Trabalhou com toxicodependentes e portadores de VIH, foi crucial na aprovação de legislação sobre o testamento vital, a Carta dos Direitos do Utente do Serviço Nacional de Saúde (que introduziu o conceito de tempo de espera para as consultas, internamentos e cirurgias), e a possibilidade de os doentes optarem por um medicamento genérico, mesmo quando o médico não autorize a mudança. Juntamente com o criador do SNS, António Arnaut, falecido há menos de dois meses, travou uma das suas últimas batalhas: a defesa de uma nova Lei de Bases de Saúde que refundasse o serviço de saúde pública. A outra foi o direito à morte medicamente assistida (eutanásia ou suicídio assistido), por acreditar no “direito a morrer com dignidade”, que o Parlamento rejeitou, curiosamente, com a ajuda do partido no qual entrou nos anos 70. 
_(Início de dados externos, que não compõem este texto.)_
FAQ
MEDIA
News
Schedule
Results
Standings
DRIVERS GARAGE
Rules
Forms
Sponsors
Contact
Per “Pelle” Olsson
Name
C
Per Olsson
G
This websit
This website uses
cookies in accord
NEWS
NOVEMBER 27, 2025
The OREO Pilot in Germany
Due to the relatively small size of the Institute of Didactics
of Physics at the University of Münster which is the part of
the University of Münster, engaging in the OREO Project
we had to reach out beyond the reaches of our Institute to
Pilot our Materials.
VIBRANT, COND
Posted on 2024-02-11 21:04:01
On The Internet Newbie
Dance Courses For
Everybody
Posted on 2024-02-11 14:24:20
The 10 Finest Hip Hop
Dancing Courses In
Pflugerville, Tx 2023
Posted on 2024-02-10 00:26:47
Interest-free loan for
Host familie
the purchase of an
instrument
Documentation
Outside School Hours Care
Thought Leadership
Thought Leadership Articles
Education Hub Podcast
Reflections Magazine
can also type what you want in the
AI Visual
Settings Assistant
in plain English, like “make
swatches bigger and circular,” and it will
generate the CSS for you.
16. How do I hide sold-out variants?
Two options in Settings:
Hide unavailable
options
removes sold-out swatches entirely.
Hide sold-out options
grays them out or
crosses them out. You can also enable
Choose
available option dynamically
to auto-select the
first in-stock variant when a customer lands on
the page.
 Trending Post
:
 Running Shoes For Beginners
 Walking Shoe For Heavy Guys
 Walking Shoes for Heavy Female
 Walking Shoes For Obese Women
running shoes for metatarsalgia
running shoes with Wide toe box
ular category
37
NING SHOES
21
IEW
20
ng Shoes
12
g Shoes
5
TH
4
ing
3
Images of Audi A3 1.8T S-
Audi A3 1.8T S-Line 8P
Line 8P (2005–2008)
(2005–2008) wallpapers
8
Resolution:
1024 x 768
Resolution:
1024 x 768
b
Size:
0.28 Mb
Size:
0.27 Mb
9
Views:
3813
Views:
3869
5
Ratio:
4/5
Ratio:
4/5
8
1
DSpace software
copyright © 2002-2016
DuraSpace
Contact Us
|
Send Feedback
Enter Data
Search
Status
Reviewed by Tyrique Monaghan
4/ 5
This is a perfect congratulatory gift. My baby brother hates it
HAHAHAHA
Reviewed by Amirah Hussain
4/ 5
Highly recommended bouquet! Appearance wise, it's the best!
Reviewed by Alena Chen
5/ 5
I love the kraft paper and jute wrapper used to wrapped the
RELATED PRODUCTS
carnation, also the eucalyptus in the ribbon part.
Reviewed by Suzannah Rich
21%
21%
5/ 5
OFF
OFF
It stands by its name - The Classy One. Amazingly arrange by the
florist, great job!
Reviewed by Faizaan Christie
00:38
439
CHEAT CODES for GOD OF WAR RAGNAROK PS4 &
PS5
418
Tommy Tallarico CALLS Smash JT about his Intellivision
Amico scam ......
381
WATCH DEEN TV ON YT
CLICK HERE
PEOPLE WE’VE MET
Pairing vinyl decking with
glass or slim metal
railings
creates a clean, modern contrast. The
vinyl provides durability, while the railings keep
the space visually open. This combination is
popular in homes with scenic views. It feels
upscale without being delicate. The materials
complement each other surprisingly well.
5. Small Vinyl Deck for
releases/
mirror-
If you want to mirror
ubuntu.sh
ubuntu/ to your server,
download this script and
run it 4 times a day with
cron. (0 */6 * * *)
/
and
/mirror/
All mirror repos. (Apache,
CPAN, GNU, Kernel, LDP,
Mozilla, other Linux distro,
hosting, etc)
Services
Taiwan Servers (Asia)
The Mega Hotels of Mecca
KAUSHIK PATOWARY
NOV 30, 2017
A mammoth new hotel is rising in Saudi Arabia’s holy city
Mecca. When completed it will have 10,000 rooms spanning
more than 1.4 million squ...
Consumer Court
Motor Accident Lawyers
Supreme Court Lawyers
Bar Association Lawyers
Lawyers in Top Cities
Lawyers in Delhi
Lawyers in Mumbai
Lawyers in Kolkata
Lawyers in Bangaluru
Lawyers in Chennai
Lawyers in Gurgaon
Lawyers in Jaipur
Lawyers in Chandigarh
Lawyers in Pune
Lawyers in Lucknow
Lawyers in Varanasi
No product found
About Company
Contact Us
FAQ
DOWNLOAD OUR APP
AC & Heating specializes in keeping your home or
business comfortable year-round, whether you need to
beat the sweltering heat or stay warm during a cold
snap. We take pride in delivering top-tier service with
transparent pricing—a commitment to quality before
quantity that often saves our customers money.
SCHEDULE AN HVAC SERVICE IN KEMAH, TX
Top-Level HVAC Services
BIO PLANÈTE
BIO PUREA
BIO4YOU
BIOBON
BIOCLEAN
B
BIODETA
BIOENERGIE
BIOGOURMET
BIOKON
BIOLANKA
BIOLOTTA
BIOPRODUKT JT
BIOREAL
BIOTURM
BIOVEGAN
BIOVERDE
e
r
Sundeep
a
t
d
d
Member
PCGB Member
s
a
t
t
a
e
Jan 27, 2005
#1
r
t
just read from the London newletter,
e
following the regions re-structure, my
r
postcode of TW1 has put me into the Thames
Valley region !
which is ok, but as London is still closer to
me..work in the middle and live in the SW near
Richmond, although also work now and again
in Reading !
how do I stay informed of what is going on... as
O seu contributo democrático e cívico para o bem público não se resumiu, contudo, à política ou à medicina; foi dirigente da Cooperativa Árvore e director do Festival Internacional de Teatro de Expressão Ibérica, o FITEI. João Semedo foi sempre coerente nos seus princípios e incansável nas lutas em que se envolveu. Incansável mesmo apesar da doença que ontem o vitimou. Um homem entre a política, a medicina e a cultura, entre a liderança de um partido e uma candidatura municipal, entre Lisboa e o Porto é alguém que leva devidamente a sério a necessidade de contribuir para uma “democracia mais perfeita” e que nunca se sentiu a “fazer o que não queria”. E tudo o que fez fê-lo com uma rara e consensual honestidade e integridade.